Over the past month or two, I have begun to change my mindset completely and gradually shift my focus onto learning rather than doing research. But at the time, I still had a few unfinished projects, so I did not yet have the lightness that comes from having thrown away all the things and burdens I was carrying. Before, I knew almost nothing about coding or many fundamental technical concepts. This was entirely because my base model was not very good to begin with, and on top of that I did not handle reward and optimization very well, so I completely trained myself into collapse, lol. The other people I observe around me can do research, coding, technical skills, and engineering all very well. This month or two of review has brought a great improvement in my technical and coding skills. At last I no longer feel insecure about them. With competence, I have become much more confident too. These things were never difficult in the first place, but before, because I did not know when research would ever end, I had no way to rationally balance out time for learning them.

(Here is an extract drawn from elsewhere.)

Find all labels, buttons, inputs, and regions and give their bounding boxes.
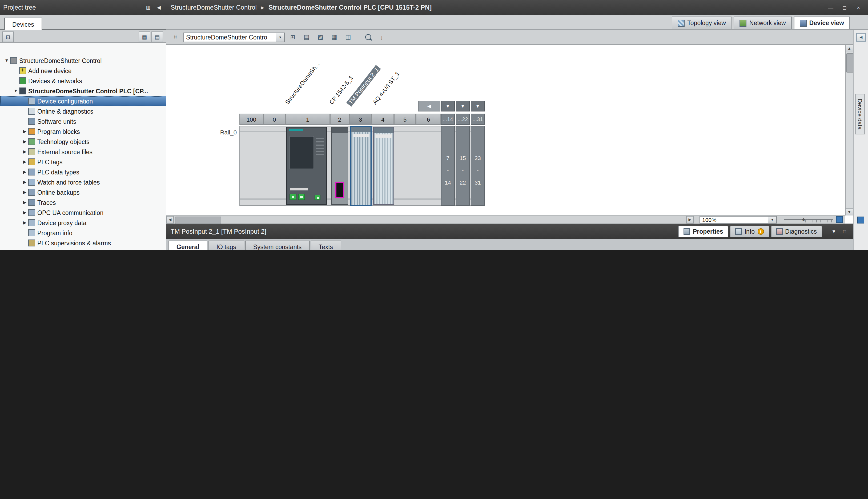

I had never before considered that my anxiety and unhappiness might have been brought by research. It is like how, when people are suffering in a toxic intimate relationship, it may be hard for them to realize that the relationship is causing their pain. Only one day, after going back and forth many times, do they finally make up their mind to end the relationship; only after truly leaving it can they discover that the relationship may have been the source of their pain. Actually, this reminds me of many experiences of being PUAed during undergrad. Although several years later I would ask why my younger self could have been PUAed, I also know that without those experiences, I could never have understood that the people who PUAed me were wrong, or grown into the person I am now, completely unruffled by PUA. In the same way, although doing research really did make me unhappy, without these seven years of research experience, I would not be who I am now. Perhaps by now I would already be a civil servant in China, or a primary, middle, or high school teacher, urged by my parents to get married, trapped in the trivialities of daily life, and turned into exactly the kind of person I least want to become.

Update: May 25, 2026

After discussing with a friend the impact that AI coding has had on him, I suddenly realized that I did not dislike research from the beginning. Although research brought me a great deal of uncertainty and anxiety, sometimes I was also able to find peace in the process of doing it, such as when I was working on theory before. But just as AI coding has affected software engineers, once most of what goes into research is no longer my contribution, but the agent’s contribution, I can no longer find any joy in research. This feeling only started in 2025.